Alors que la campagne pour les législatives suit son cours, nous avons tendu notre micro à Ibrahima Sène, membre du Comité central du Parti de l’indépendance et du travail (Pit).Dans cet entretien qu’il nous a accordé, M. Sène a fait un tour d’horizon de la situation politique, économique et sociale du Sénégal. Il a, en outre, abordé la question de la succession de Me Abdoulaye Wade à la tête de l’État. Mais, contrairement à une idée bien reçue, M. Sène est convaincu que c’est l’Etat qui est profiteur au lieu d’être victime de l’importation des produits pétroliers. Démonstration…

 Le Matin : À mi-parcours de la campagne pour les législatives quel bilan faites-vous du boycott entamé par l’opposition dite significative ?

Ibrahima Sène : Nous sommes sur la bonne voie parce que depuis que nous avons décidé d’aller au Boycott, nous nous rendons compte que nos adversaires, principalement Abdoulaye Wade et sa mouvance ne sont pas en mesure d’apporter la réplique nécessaire pour enrailler la dynamique que nous avons enclenchée au sein de la population.

La campagne ne décolle pas. Qu’est-ce qui explique cette morosité ?

C’est parce que les Sénégalais ne voient pas ce qu’il y aura de mieux dans cette nouvelle Assemblée Nationale que Abdoulaye Wade veut faire élire le 3 juin par rapport à ce qu’on a connu dans la législature passée. Au contraire, les gens se rendent compte qu’on va aller dans une institution pire qu’auparavant.

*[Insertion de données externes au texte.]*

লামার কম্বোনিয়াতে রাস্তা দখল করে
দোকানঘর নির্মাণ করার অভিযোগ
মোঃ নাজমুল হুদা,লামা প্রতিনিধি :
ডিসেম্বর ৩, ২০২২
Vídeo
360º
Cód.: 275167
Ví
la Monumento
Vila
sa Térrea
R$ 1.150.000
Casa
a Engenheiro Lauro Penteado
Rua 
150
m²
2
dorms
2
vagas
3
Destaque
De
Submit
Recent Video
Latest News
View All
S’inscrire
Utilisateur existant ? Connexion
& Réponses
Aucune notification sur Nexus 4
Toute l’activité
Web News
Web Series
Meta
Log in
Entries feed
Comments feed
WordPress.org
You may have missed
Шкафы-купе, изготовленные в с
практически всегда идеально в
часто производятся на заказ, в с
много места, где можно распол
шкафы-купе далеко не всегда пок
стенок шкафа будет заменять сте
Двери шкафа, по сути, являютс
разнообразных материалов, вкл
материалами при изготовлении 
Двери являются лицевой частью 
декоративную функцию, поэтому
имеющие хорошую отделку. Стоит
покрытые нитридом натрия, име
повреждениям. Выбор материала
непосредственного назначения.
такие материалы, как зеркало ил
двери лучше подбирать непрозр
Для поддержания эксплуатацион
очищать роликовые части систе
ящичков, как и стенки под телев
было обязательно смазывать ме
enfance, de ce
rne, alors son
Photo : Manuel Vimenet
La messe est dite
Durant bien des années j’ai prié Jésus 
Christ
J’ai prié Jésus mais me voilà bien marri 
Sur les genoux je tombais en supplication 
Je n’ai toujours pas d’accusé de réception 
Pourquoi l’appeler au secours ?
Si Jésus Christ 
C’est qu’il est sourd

Quelle est la raison de ce pessimisme ?

Tout simplement parce que cette nouvelle Assemblée va être mis sur pied sur des bases frauduleuses. Dans la mesure où le système électoral a été testé lors de la présidentielle. Et il a été prouvé que c’est un système de fraude.

Avez-vous des preuves de ce que vous avancez ?

Vous savez qu’Abdoulaye Wade n’a pas voulu que l’on évalue ce système malgré la demande formulée par nos partis et la société civile. Il a refusé parce qu’il a conscience que c'est un système de fraude et que si on l'évalue, on serait dans les possibilités de démontrer concrètement qu'il a été élu sur des bases frauduleuses.

N’y a-t-il pas d’autres raisons qui expliquent ce désintérêt des populations pour cette campagne ?

Vous savez, les populations savent qu’avec le boycott que nous avons préconisé, la prochaine l'Assemblée Nationale sera une Assemblée d'enregistrement de la volonté Abdoulaye Wade. Autre chose, les Sénégalais se rendent compte qu’il est en train d'amasser une fortune avec la cherté de la vie pour pouvoir acheter des consciences.

Comment est-ce possible ?

La preuve est nette parce que les statistiques sorties officiellement durant le premier trimestre de 2007 montrent que les recettes fiscales sur la consommation des ménages ont augmenté par rapport à la même période en 2006 de 33 milliards. Donc, Abdoulaye Wade a eu 33 milliards de plus que ce qu'il avait. Et ce sont ces 33 milliards qui lui ont servi d'acheter des consciences lors de la présidentielle. La preuve, depuis qu'il a été élu, on se rend compte que les prix ont augmenté malgré la baisse des cours du pétrole. C’est parce qu'il lui faut de l'argent pour acheter des consciences le 3 juin.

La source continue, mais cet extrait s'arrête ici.